Paclitaxel Detection in NSCLC Treated With TC Regimen

Non-small Cell Lung Cancer Clinical Trial

Official title: A Clinical Experience Trial to Detect the Plasma Paclitaxel Drug Concentration in Chinese Non -Small Cell Lung Cancer (NSCLC) Patients Treated With a Paclitaxel Plus Carboplatin (TC) Regimens, and Explore Individualized Treatment Using Pharmacokinetically-guided Dosing Strategy

Status Terminated

Clinical Trial Summary

By detecting the blood concentration of paclitaxel (PTX), Investigator assume this research can identify the individual differences of PTX pharmacokinetics (PK) parameters (TC>0.05 refers to the duration of paclitaxel plasma concentration above 0.05 µmol/L) in Chinese non-small cell lung cancer (NSCLC) patients, and find the correlation between PK results and PTX toxicities and Effectiveness, acquire the optimization method of PTX, and finally try to explore the individualized PTX pharmacokinetically-guided dosing strategy. Orally administer rosiglitazone, which is a substrate of CYP2C8 the same as paclitaxel, before chemotherapy injection. Detect the blood concentration of rosiglitazone, analyze the correlation of rosiglitazone pharmacokinetic parameter and paclitaxel exposure, and explore the effect of rosiglitazone as an in vivo probe of paclitaxel exposure.

1. The variability of paclitaxel concentrations in the patient population dosed by body surface area (BSA), and the limitation of BSA-based dosing of paclitaxel.

2. Verify that paclitaxel TC>0.05 is the most relevant predictor of haematological toxicity and clinical outcomes.

3. Define a dosing algorithm based on paclitaxel TC>0.05 of paclitaxel and quantify its effect on both reducing toxicity and improving Effectiveness.

4. The effect of using dose modification and administration of G-CSF based on toxicity determined by paclitaxel TC>0.05 measurement.

5. Construct a trial outline with the aim of reducing grade 4 neutropenia toxicity and ensuring the clinical outcome by using individual dose adjustments based on the dosing algorithm.

6. Detect the blood concentration of rosiglitazone after orally administration, explore the effect of rosiglitazone as an in vivo probe of paclitaxel exposure based on CYP2C8 activity. Attempt to establish a model to predict the paclitaxel exposure of patients base on rosiglitazone blood concentration before chemotherapy.

Clinical Trial Description

Rosiglitazone probe:

Rosiglitazone: time point - at least 20 hours before the initiation of chemotherapy, orally administrate 2mg rosiglitazone.

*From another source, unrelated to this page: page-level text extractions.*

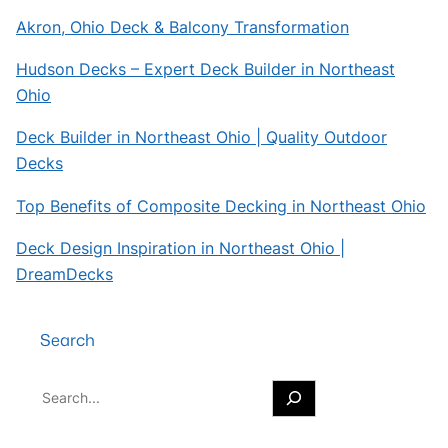
Akron, Ohio Deck & Balcony Transformation
Hudson Decks – Expert Deck Builder in Northeast
Ohio
Deck Builder in Northeast Ohio | Quality Outdoor
Decks
Top Benefits of Composite Decking in Northeast Ohio
Deck Design Inspiration in Northeast Ohio |
DreamDecks
Search
S
e
a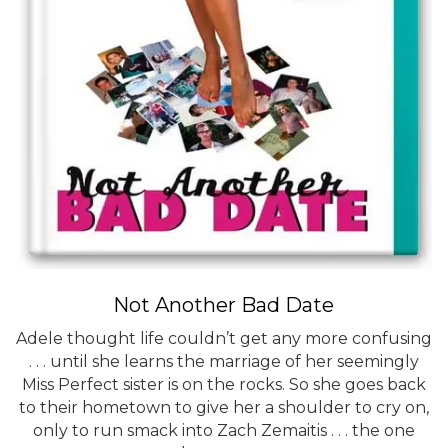
Not Another Bad Date
Adele thought life couldn’t get any more confusing
. . . until she learns the marriage of her seemingly
Miss Perfect sister is on the rocks. So she goes back
to their hometown to give her a shoulder to cry on,
only to run smack into Zach Zemaitis . . . the one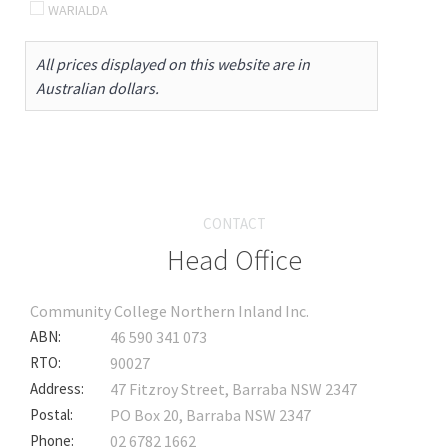
WARIALDA
All prices displayed on this website are in
Australian dollars.
CONTACT
Head Office
Community College Northern Inland Inc.
ABN:
46 590 341 073
RTO:
90027
Address:
47 Fitzroy Street, Barraba NSW 2347
Postal:
PO Box 20, Barraba NSW 2347
Phone:
02 6782 1662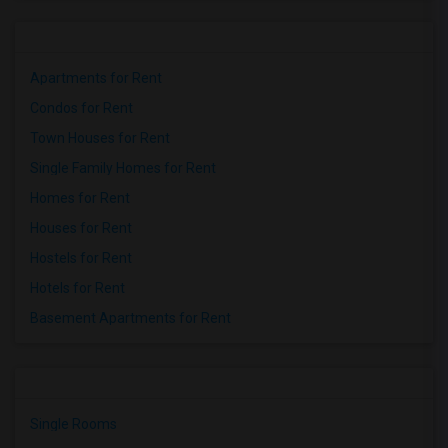
Apartments for Rent
Condos for Rent
Town Houses for Rent
Single Family Homes for Rent
Homes for Rent
Houses for Rent
Hostels for Rent
Hotels for Rent
Basement Apartments for Rent
Single Rooms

Only before the first cycle chemotherapy.

Chemotherapy regimen:

Paclitaxel: 175mg/m2, d1; Intravenous drip injection with 500ml N.S Carboplatin: AUC=5, d1; Intravenous drip injection with 500ml G.S Paclitaxel injection at first, followed with Carboplatin injection. 21 days per cycle; 6 cycles in total.

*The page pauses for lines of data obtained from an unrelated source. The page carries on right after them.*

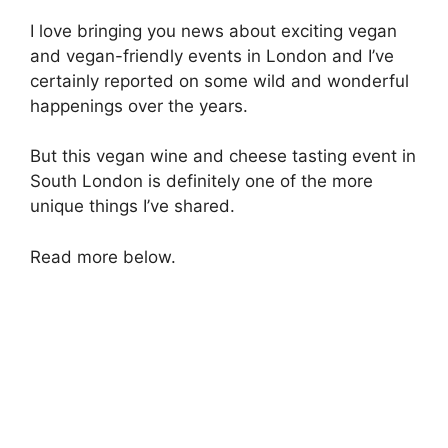
I love bringing you news about exciting vegan
and vegan-friendly events in London and I’ve
certainly reported on some wild and wonderful
happenings over the years.
But this vegan wine and cheese tasting event in
South London is definitely one of the more
unique things I’ve shared.
Read more below.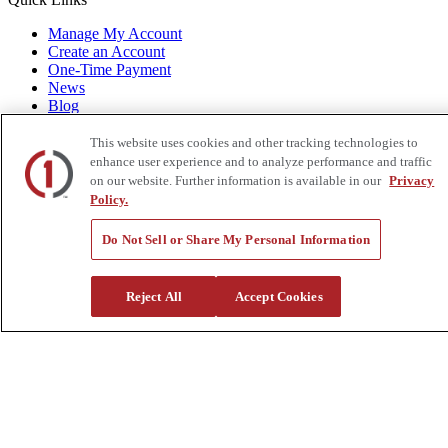
Manage My Account
Create an Account
One-Time Payment
News
Blog
Government Sales
Trade Shows & Events
This website uses cookies and other tracking technologies to
FAQs
enhance user experience and to analyze performance and traffic
on our website. Further information is available in our
Privacy
Also of Interest:
Policy.
Skylift Mini Arborist 64 Bucket Truck
Do Not Sell or Share My Personal Information
Estex Canvas Glove Bag
Speed Systems Cable Prep Kit, CPK-4
Reject All
Accept Cookies
Privacy Policy
|
California Residents
|
Terms and Conditions
|
© 2015-
2026
Custom Truck One Source, All Rights
Reserved.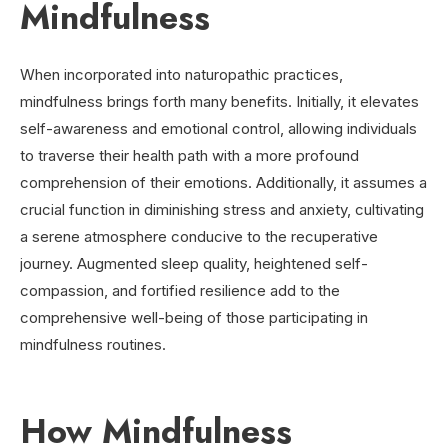
Mindfulness
When incorporated into naturopathic practices,
mindfulness brings forth many benefits. Initially, it elevates
self-awareness and emotional control, allowing individuals
to traverse their health path with a more profound
comprehension of their emotions. Additionally, it assumes a
crucial function in diminishing stress and anxiety, cultivating
a serene atmosphere conducive to the recuperative
journey. Augmented sleep quality, heightened self-
compassion, and fortified resilience add to the
comprehensive well-being of those participating in
mindfulness routines.
How Mindfulness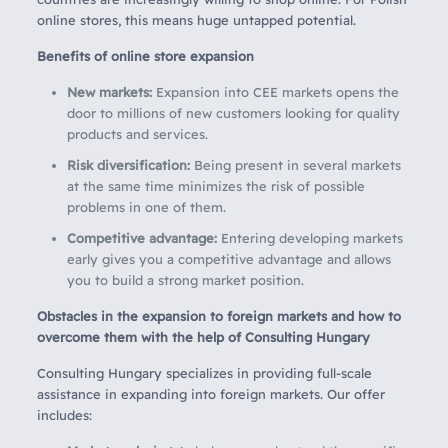
online stores, this means huge untapped potential.
Benefits of online store expansion
New markets:
Expansion into CEE markets opens the
door to millions of new customers looking for quality
products and services.
Risk diversification:
Being present in several markets
at the same time minimizes the risk of possible
problems in one of them.
Competitive advantage:
Entering developing markets
early gives you a competitive advantage and allows
you to build a strong market position.
Obstacles in the expansion to foreign markets and how to
overcome them with the help of Consulting Hungary
Consulting Hungary specializes in providing full-scale
assistance in expanding into foreign markets. Our offer
includes: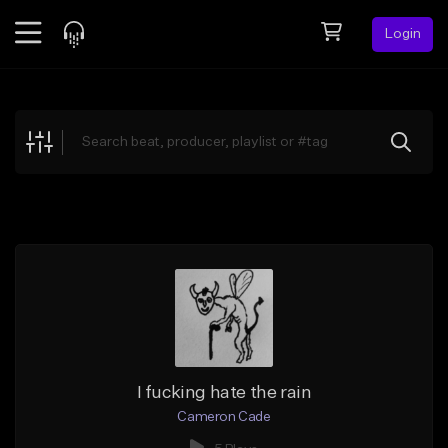
Login
Feed
BETA
Explore
Beats
Top Charts
Search by Sound
Sell Beats
Creator Hub
Sign Up
I fucking hate the rain
Cameron Cade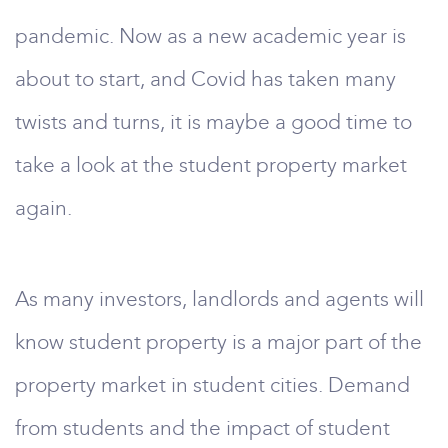
pandemic. Now as a new academic year is
about to start, and Covid has taken many
twists and turns, it is maybe a good time to
take a look at the student property market
again.
As many investors, landlords and agents will
know student property is a major part of the
property market in student cities. Demand
from students and the impact of student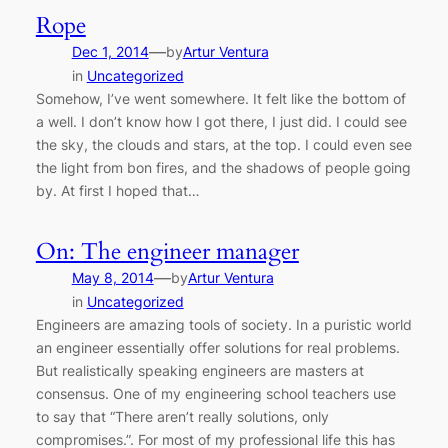
Rope
—
Dec 1, 2014
by
Artur Ventura
in
Uncategorized
Somehow, I’ve went somewhere. It felt like the bottom of
a well. I don’t know how I got there, I just did. I could see
the sky, the clouds and stars, at the top. I could even see
the light from bon fires, and the shadows of people going
by. At first I hoped that…
On: The engineer manager
—
May 8, 2014
by
Artur Ventura
in
Uncategorized
Engineers are amazing tools of society. In a puristic world
an engineer essentially offer solutions for real problems.
But realistically speaking engineers are masters at
consensus. One of my engineering school teachers use
to say that “There aren’t really solutions, only
compromises.”. For most of my professional life this has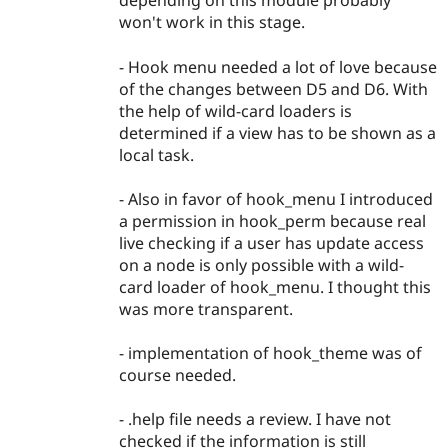
depending on this module probably
won't work in this stage.
- Hook menu needed a lot of love because
of the changes between D5 and D6. With
the help of wild-card loaders is
determined if a view has to be shown as a
local task.
- Also in favor of hook_menu I introduced
a permission in hook_perm because real
live checking if a user has update access
on a node is only possible with a wild-
card loader of hook_menu. I thought this
was more transparent.
- implementation of hook_theme was of
course needed.
- .help file needs a review. I have not
checked if the information is still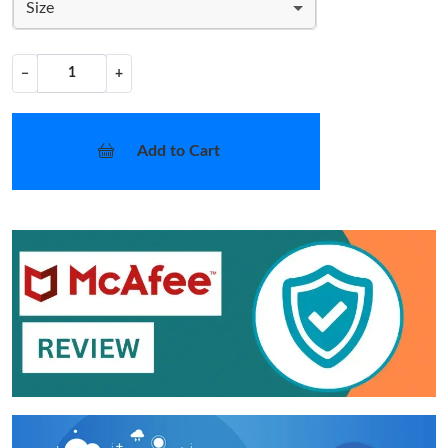
Size
−
+
Add to Cart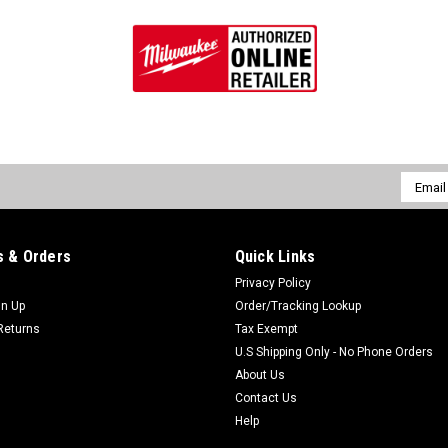
Email
Addres
 & Orders
Quick Links
Privacy Policy
gn Up
Order/Tracking Lookup
Returns
Tax Exempt
U.S Shipping Only - No Phone Orders
About Us
Contact Us
Help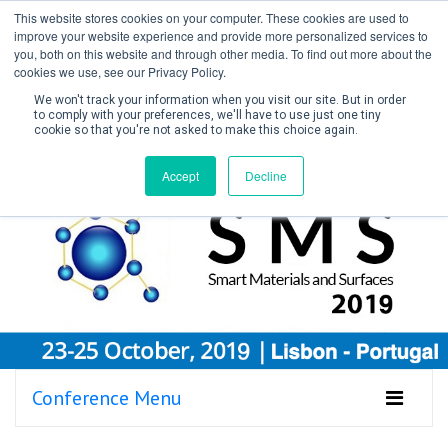
This website stores cookies on your computer. These cookies are used to
improve your website experience and provide more personalized services to
you, both on this website and through other media. To find out more about the
cookies we use, see our Privacy Policy.
We won't track your information when you visit our site. But in order
to comply with your preferences, we'll have to use just one tiny
cookie so that you're not asked to make this choice again.
Create Account / Login
Accept
Decline
Conference Menu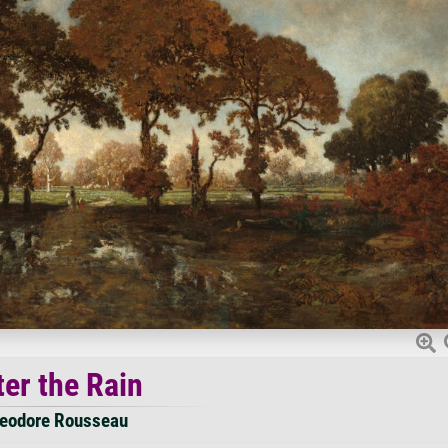
ter the Rain
eodore Rousseau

Blood samples collection design:

1. Rosiglitazone blood sample:

Only one blood sample before 1st cycle:

• Sample collected 3 hours after orally administration of rosiglitazone, with EDTA blood tube, at least 4ml;

2. Paclitaxel blood samples:

Two blood samples per cycle:

• Sample collected before PTX, with EDTA blood tube, at least 2ml;

• Sample collected 24 hours after the initiation of PTX, with EDTA blood tube, at least 2ml;

Primary Objective:

Object response rate (ORR): assess the ORR of paclitaxel/carboplatin chemotherapy according to Response Evaluation Criteria In Solid Tumors (RECIST) v1.1, and analyze the relationship of paclitaxel TC>0.05 and ORR.

Secondary Objectives:

Pharmacokinetic parameters: detect the blood concentration of paclitaxel 24 hours after the initiation, and the blood concentration of rosiglitazone 3 hours after orally administration of rosiglitazone. Calculate paclitaxel TC>0.05 and analyze the correlation of rosiglitazone concentration and paclitaxel TC>0.05.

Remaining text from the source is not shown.